Often the action is NOT in the zone of my spawnpoint or mage.

Especially early on (if you wish to be guaranteed to be able to cast it), you are giving up casting flowers or crystals.

I am not worried about this card. But time will tell... I didn't even know that it would be in DvsN

It's not. It's just the early order promo. This thread got derailed when Koz correctly highlighted it helps Swarm.

You make a very good point about "opportunity cost" in casting it. I had not factored that in. I would still take the benefit (and denial of benefit) given the opportunity, depending on the match-up.

I agree that Altar of the Iron Guard seems situational (certainly extraneous to Forcemaster's railroaded build). But many builds are defensive in nature, especially control builds.
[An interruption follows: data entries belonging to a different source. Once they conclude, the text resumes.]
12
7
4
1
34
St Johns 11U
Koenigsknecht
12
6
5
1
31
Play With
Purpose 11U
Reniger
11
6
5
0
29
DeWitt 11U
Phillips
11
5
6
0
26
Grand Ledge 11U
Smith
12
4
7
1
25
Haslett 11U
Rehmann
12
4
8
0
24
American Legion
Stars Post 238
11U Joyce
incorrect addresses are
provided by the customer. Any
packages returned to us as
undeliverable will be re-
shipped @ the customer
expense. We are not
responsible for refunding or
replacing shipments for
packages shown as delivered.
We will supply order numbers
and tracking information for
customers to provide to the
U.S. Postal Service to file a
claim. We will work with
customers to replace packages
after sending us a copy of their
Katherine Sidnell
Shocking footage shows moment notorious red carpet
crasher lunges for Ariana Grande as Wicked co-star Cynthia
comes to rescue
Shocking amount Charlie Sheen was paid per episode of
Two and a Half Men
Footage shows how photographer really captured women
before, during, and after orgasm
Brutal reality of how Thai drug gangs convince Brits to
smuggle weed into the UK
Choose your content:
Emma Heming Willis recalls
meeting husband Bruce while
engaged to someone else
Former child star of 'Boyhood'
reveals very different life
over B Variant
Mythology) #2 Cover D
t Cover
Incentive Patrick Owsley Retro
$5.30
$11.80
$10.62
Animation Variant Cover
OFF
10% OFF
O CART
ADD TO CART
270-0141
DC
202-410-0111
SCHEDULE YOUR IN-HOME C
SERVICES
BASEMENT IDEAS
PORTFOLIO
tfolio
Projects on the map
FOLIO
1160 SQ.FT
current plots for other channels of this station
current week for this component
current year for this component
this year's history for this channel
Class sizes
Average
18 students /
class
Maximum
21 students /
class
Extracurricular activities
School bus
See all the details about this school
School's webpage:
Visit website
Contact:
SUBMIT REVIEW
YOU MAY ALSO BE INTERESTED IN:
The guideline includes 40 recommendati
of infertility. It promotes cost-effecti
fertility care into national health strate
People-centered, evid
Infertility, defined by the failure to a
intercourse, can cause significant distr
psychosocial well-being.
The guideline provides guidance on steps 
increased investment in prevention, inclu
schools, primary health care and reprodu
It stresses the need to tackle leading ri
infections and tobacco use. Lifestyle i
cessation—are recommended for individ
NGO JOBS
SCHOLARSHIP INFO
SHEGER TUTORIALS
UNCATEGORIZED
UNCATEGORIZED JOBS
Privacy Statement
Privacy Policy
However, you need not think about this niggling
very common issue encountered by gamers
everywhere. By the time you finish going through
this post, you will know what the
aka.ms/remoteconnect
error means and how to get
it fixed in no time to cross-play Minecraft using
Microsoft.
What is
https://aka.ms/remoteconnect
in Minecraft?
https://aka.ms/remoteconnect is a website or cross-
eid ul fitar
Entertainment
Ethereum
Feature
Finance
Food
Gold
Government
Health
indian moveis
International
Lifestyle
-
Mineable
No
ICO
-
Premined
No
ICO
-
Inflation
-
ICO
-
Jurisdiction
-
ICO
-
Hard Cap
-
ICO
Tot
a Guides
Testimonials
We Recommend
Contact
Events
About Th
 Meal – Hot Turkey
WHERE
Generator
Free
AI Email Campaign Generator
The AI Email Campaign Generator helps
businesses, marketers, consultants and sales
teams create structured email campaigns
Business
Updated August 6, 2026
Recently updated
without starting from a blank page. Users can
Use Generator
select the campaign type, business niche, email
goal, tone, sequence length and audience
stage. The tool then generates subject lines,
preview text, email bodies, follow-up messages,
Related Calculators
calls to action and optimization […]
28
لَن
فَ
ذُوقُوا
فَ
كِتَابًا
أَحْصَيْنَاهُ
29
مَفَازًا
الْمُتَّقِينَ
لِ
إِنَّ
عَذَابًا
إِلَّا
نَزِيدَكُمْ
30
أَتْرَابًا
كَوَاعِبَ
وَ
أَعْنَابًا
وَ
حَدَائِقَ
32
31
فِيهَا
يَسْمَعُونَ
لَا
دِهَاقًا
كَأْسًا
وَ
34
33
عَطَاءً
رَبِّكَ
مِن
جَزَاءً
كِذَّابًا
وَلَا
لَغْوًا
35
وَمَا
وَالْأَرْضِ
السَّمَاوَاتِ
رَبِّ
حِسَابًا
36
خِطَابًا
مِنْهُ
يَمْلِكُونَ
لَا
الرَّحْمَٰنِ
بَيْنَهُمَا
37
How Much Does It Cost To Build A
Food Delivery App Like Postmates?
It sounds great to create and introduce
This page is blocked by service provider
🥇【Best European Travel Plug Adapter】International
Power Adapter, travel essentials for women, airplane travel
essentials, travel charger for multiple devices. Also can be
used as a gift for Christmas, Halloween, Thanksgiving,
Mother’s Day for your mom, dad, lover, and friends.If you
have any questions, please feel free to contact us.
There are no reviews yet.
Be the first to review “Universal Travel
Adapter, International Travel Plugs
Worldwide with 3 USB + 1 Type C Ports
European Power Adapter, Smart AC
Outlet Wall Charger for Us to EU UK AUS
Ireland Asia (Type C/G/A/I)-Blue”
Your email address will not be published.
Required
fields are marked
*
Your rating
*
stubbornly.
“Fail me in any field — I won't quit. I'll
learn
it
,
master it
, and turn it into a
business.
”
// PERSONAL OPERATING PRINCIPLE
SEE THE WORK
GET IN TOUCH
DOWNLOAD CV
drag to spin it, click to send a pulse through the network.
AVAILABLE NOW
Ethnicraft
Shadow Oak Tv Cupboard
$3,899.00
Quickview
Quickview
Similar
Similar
These builds accept that the more aggressive opponent will spend resources (move actions, cheetah speed etc) bringing the battle to you and you'll leverage this in the longterm by weathering the storm.

We have established Straywood gains big from it. But so does almost every Wizard who can time arrival of his full action guards 1 turn later at cost of a fast action and 4 mana and a zone. My Earth Wizard Golem kill zone which only summons guarding Golems, wizards with Gargoyles or Guardian Angel, every wizard gains from that extra delayed summon. Then there is the ultra-defensive Priestess, the original Archers + Guards zonal control. Finally, Warlock now has access to cheap Resilient guards. In fact, I envisage almost every book except for Forcemaster and some Super Aggro do-or-die builds wanting this card.

It also forces the opponent to always attack with the biggest creatures first. Because if he doesn't, the mage can summon his guard in at the opportune time (Straywood can bring in 2 Bobcat guards!). Currently we can soak-off activated guards with distraction attacks, leaving The Big Bad for their mage (if playing assassination style). But this forces the opponent to play in a certain way, reducing tactical options.

It really is a deceptively powerful ability, like stacking ready actions to sequence actions in bursts or multiple enchantment transfusions (for no action). Take the latter. You pay a fast action and mana in advance to have the ability to time the Nullify or multiple transfer your face down curses from your Imp familiar to a target. Multiple burst actions are precious, previously unavailable opportunity windows (the most valuable resource) and are potentially game breaking. To give this minor benefit to one side and deny it to the other, the net shift is big.

You also mention spawn points. I rarely play them (have never played Pentagram or Barracks). I generally end up regretting experimenting with them, except for the Harmonized Temple of Asrya pre-nerf of Temple of Light. In my games, spawn points have a huge bullseye on them and you often find them assaulted. To have creatures arrive guarding them just in time during Deployment is such a huge benefit! Maybe this is simply a difference in local meta styles and your spawnpoints are never assaulted.

I like the card's idea (but it depends on the text for Vigilant). Those useless Garrison Posts hence Barracks may become more attractive (I wouldn't go so far as to say playable yet). I just think it has to be tweaked as it undoubtedly breaks the game's internal design rules so far. And the issues it generates are surely not good for the game?

Hey, maybe I'm wrong about this (Shadow diplomatically wrote "no comment" in the thread link given above). A bit more humility on my part is needed. But if anyone wants to debate this further, please resurrect the thread link above. I also have concerns over other promo cards. Especially as their Director said they will all eventually be released "as is" and they will not use promos as a great opportunity to leverage one of their best resources, beta-testing by their fanatical fan base.

So back to Etherian Lifetree and Corrode changing the meta to reintroduce Swarm...
« Last Edit: September 15, 2013, 09:51:48 AM by DeckBuilder »
It's all fun and games until someone loses an eye. And then it's just fun.